The Greeks invented their gods in the
universe and the universe in their gods. The two are inseparable.
Of
gods and men
Herakleitos, 540-480 BCE, said that all
things are in a state of flux, and the heart of the universe is pure fire. He
was a philosopher from Ephesos, a Greek polis in the west coast of Asia Minor.
He is right when he says that the “gods become men and men gods, the one living
the death of the other, the other dying the life of the one” (Fragment 66).
Herakleitos by Raphael Santi in "The School of Athens," 1510. Courtesy: Wikipedia. |
This is particularly true for the early Greeks
and their gods. Most of the Argonauts were sons of gods. And even Kirke, her
brother Aietes, children of the god Sun (Helios Hyperionides, son of Hyperion)
and Medeia, daughter of Aietes, have a place in the Greeks’ cosmos and their
gods.
Raphael Santi (1483-1520), "The Council of the Gods." Courtesy: Wikipedia. |
The
Oracle
One of those gods, Themis (daughter of Gaia –Earth
– mother of the Seasons and Fates, wife of Zeus, mirror of Justice) also showed
the Greeks to worship the gods. She convinced them that the oracle at Delphi
was the prophet of the gods. She taught god Phoibos (the bright) Apollo the art
of law giving (Orphic Hymn to Themis 79).
Herodotos, the great historian of Hellas’ golden age, puts Delphi at the very
heart of Greek piety, politics, and culture.
Delphi was so well known all over the
Mediterranean that non-Greeks also sought policy advice from Pythia, the
priestess of Apollo at Delphi. The Lydian kings Gyges, c.680-645, and Croesus,
560-546 BCE, had enormous respect for the integrity and truthfulness of the
Greek oracles and gods. They brought so much gold and other precious gifts to
god Apollo at Delphi that the polis of Delphi gave citizenship to any Lydian
who requested it. No Greek polis would start a colony outside of mainland
Greece or undertake anything significant like war without consulting Pythia.
"Priestess of Delphi" by John Collier, 1891. Art Gallery of South Australia. Courtesy: Wikipedia. |
In fact, even when Greek armies were facing
their enemy, which could be other Greeks or barbarians, they first asked their
diviners to look at the entrails of the sacrificial animal for good omens from
the gods before they went into battle.
Herodotus is certain that Apollo defended
Delphi against the invading Persians just before the battle of Salamis in 490
BCE. He also says Demeter doomed the massive Persian fleet at Salamis.
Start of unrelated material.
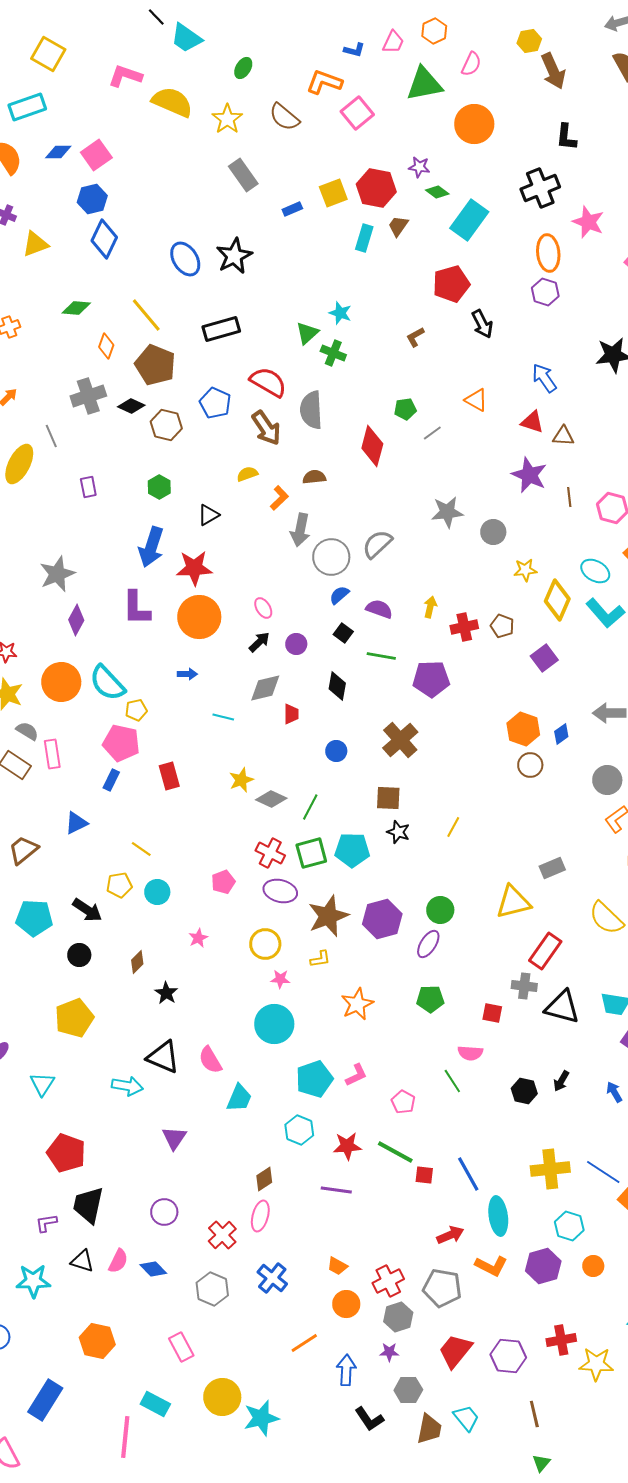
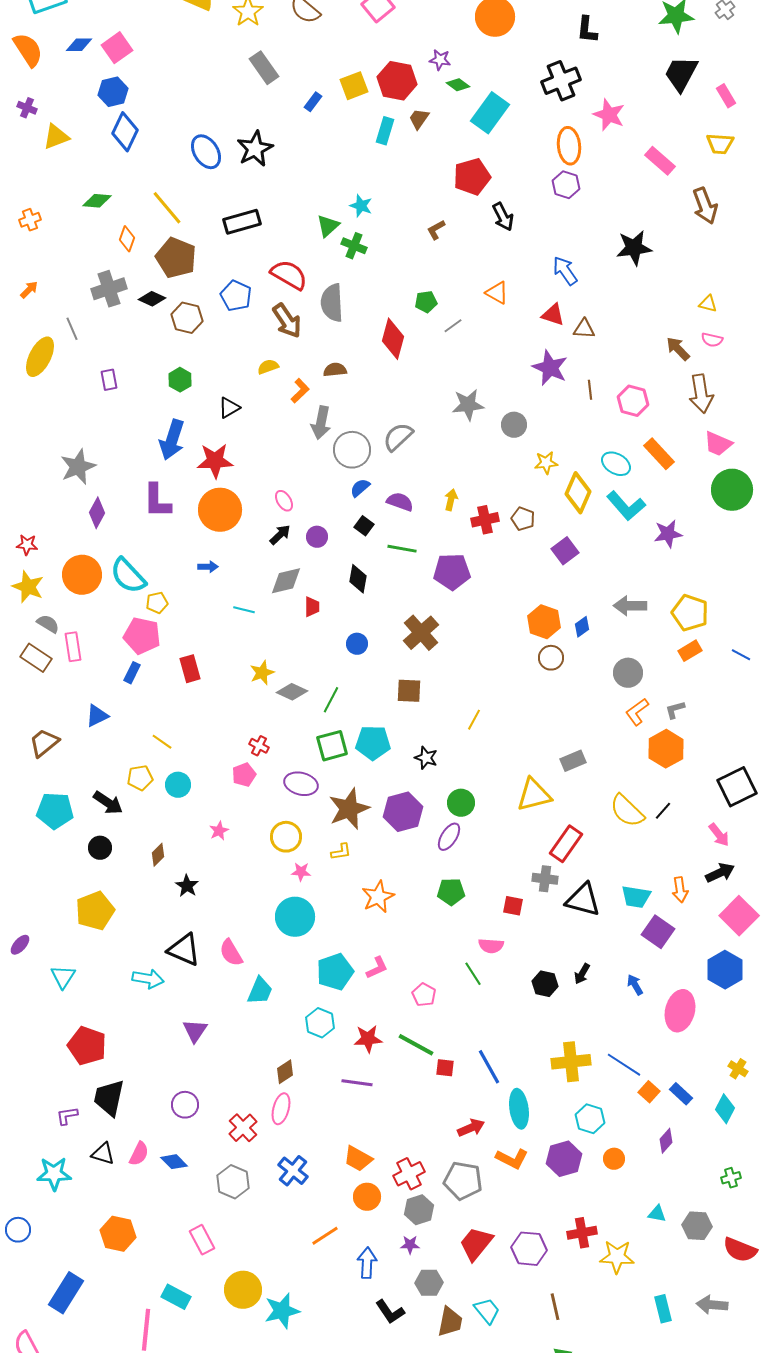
blue rectangle: (292, 209) -> (313, 102), turned -30
black star: (398, 832) -> (426, 758), moved
red cross: (270, 853) -> (259, 746), moved, size x0.7
orange trapezoid: (337, 1266) -> (358, 1159), size x1.4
Herodotos has no doubt that the oracles of the gods are true, particularly the
Boiotian oracle of Bakis that foresaw the Greek victory at Salamis. The gods,
Herodotos says, sided with the Greeks during the massive Persian invasion of
Greece so that they would restore a balance in what was a hugely unequal
struggle. Herodotos had no doubt the gods played an important part in human
affairs, and Greek affairs in particular (The
Histories 1.13-14, 46-55, 91-92; 7.8; 8.13; 9.100-101).
The
gods inspired the Greeks’ cosmic vision
In addition, laws and reason govern the
Greek gods and the cosmos. The English classical scholar Hugh Lloyd-Jones says
that the Greeks set “the foundations of most of the chief arts of civilization”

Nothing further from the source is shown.